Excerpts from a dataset
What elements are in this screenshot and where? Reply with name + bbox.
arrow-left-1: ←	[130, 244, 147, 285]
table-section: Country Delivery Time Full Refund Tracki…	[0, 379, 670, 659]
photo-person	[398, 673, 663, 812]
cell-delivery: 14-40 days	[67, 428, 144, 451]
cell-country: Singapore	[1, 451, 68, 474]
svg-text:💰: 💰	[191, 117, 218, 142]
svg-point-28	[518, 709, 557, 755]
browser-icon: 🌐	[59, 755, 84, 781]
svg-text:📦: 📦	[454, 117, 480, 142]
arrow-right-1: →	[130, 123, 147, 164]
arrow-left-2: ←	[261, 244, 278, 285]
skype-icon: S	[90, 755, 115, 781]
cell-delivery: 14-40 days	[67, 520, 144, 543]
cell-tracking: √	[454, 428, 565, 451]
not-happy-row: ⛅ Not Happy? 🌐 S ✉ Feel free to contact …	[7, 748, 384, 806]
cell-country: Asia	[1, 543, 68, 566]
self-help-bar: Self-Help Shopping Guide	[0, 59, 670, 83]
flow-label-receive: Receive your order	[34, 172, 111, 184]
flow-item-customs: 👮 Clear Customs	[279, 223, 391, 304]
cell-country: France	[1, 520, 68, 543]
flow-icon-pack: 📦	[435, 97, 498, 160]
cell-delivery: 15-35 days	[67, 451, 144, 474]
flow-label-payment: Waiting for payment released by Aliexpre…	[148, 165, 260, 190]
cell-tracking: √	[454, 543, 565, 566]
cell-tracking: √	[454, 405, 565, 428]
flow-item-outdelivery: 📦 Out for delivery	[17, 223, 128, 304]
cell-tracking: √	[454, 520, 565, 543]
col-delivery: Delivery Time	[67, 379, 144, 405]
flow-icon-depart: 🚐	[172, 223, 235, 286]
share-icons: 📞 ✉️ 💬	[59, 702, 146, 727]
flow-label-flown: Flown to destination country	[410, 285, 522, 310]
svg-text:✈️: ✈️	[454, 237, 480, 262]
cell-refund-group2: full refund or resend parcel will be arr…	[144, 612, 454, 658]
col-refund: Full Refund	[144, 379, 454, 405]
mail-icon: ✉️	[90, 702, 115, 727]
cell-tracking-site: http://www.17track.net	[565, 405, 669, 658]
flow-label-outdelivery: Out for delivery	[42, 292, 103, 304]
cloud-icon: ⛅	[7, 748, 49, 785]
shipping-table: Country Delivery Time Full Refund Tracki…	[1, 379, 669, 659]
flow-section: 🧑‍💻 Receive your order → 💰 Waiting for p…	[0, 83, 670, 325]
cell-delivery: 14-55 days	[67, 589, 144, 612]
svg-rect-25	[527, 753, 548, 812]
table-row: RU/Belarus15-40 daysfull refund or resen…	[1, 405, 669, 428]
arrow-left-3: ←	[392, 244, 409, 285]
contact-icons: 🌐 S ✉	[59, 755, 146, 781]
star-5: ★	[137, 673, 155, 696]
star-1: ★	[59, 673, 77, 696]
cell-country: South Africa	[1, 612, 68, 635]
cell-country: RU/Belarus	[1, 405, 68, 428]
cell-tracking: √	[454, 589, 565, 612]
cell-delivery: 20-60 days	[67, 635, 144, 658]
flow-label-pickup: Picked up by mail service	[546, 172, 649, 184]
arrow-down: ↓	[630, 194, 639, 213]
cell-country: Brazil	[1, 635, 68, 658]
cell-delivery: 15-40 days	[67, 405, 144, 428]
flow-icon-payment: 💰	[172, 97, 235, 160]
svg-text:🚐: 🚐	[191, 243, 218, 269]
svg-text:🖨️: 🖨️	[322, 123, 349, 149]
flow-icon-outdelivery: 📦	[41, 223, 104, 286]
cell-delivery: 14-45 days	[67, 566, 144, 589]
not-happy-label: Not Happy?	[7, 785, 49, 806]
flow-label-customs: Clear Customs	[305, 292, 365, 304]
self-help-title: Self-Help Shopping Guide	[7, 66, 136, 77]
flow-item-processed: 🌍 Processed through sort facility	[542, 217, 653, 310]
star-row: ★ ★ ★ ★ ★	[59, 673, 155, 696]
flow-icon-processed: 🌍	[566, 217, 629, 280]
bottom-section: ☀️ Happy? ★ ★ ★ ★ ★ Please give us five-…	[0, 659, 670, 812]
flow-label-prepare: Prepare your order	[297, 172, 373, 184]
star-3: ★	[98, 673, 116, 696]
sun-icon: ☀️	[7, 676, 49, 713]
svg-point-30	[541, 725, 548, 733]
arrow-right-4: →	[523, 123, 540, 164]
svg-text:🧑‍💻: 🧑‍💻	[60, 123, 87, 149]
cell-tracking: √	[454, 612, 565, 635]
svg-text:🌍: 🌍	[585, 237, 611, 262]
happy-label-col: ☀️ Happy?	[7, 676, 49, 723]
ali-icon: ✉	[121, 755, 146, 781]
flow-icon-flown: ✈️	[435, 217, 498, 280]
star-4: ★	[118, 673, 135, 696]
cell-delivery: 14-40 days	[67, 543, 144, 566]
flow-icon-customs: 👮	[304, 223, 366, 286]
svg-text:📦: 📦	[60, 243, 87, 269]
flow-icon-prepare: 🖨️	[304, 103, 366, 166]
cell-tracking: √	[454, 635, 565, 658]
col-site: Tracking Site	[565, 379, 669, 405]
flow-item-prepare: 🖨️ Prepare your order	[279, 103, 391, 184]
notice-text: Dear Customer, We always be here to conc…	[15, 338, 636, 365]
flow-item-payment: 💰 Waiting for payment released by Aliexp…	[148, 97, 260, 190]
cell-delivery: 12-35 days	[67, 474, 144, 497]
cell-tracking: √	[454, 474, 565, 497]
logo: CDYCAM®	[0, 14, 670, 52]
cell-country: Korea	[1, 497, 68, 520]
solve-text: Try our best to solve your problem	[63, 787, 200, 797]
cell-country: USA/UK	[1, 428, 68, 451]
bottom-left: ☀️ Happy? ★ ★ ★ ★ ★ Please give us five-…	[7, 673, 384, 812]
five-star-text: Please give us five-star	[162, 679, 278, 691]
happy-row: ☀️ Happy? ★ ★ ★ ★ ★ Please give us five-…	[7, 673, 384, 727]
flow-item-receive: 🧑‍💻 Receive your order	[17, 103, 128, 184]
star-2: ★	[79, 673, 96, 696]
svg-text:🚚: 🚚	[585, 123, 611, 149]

...

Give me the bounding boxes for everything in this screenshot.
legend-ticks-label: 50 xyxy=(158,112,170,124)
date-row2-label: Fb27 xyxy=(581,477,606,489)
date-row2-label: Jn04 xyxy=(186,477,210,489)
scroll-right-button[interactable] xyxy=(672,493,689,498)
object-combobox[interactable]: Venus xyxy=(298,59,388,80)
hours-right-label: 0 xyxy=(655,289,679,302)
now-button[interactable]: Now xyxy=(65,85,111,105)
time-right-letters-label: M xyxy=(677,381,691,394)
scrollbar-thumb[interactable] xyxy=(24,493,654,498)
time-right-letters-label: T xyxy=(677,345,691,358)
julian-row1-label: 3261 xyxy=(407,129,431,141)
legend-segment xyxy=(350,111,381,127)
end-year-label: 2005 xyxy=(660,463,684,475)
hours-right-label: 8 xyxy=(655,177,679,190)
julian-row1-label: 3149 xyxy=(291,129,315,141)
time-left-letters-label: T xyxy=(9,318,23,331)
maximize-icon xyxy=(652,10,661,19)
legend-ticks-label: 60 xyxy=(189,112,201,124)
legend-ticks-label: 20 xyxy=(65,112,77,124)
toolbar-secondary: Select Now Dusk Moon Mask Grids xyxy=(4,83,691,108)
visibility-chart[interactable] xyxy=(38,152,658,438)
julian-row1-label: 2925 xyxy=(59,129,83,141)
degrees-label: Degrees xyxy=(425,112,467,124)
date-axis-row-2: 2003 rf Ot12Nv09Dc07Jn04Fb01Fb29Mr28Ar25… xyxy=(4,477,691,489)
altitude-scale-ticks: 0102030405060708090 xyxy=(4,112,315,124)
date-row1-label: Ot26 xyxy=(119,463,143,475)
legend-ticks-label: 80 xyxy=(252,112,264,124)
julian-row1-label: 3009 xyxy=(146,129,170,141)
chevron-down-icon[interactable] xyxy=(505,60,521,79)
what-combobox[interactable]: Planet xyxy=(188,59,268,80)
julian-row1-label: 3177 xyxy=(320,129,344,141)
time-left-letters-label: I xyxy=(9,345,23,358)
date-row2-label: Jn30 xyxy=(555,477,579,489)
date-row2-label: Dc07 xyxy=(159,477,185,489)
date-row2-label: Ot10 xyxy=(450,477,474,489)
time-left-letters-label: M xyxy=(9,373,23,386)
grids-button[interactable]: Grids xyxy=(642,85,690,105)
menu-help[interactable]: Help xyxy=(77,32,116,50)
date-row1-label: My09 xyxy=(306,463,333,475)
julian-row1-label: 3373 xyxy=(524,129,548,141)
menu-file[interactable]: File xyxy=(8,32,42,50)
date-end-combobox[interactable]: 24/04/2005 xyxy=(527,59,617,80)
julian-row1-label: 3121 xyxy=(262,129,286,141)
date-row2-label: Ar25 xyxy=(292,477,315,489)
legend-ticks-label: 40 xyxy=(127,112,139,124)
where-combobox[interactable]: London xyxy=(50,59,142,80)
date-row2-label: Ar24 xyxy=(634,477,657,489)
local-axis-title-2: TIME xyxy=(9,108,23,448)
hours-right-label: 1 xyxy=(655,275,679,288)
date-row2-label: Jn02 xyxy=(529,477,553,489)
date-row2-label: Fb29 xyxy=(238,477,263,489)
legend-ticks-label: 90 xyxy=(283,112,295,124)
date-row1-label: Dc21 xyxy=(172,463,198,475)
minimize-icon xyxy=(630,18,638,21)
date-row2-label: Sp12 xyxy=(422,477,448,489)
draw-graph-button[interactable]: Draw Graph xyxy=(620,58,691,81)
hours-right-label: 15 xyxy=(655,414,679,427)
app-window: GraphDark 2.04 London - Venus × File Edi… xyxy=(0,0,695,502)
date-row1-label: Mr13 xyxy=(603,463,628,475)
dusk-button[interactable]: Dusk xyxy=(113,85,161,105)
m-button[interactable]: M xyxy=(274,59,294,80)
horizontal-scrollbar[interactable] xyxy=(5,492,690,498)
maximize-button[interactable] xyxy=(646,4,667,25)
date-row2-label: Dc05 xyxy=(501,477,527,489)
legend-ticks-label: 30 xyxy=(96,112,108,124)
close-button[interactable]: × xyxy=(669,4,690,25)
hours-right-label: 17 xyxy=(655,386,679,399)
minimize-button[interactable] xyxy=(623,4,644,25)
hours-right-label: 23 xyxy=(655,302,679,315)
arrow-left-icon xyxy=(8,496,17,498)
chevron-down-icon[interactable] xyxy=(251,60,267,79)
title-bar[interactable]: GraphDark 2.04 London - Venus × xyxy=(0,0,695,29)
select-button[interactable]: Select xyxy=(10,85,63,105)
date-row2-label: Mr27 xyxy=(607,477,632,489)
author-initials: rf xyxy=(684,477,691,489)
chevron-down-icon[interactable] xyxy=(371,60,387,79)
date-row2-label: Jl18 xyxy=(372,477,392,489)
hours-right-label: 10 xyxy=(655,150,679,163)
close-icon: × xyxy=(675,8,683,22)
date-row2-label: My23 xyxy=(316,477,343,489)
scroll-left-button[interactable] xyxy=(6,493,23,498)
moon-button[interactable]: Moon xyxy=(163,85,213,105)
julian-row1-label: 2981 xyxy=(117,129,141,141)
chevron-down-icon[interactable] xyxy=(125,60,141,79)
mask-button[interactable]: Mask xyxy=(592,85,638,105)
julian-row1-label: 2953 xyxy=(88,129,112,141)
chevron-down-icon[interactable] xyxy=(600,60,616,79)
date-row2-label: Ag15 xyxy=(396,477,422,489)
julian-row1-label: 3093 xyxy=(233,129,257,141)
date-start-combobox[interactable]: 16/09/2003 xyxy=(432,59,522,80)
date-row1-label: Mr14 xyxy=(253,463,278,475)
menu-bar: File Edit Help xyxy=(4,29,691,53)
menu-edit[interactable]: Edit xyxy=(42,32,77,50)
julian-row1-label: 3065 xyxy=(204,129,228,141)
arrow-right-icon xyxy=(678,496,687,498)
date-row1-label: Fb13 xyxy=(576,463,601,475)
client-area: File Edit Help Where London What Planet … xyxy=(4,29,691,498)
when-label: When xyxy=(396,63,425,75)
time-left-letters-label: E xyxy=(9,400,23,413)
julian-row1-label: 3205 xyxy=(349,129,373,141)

**Exercise goal**
Across the records above, count the lines holding "Moon" and reply with that number alone.

**Result below**
2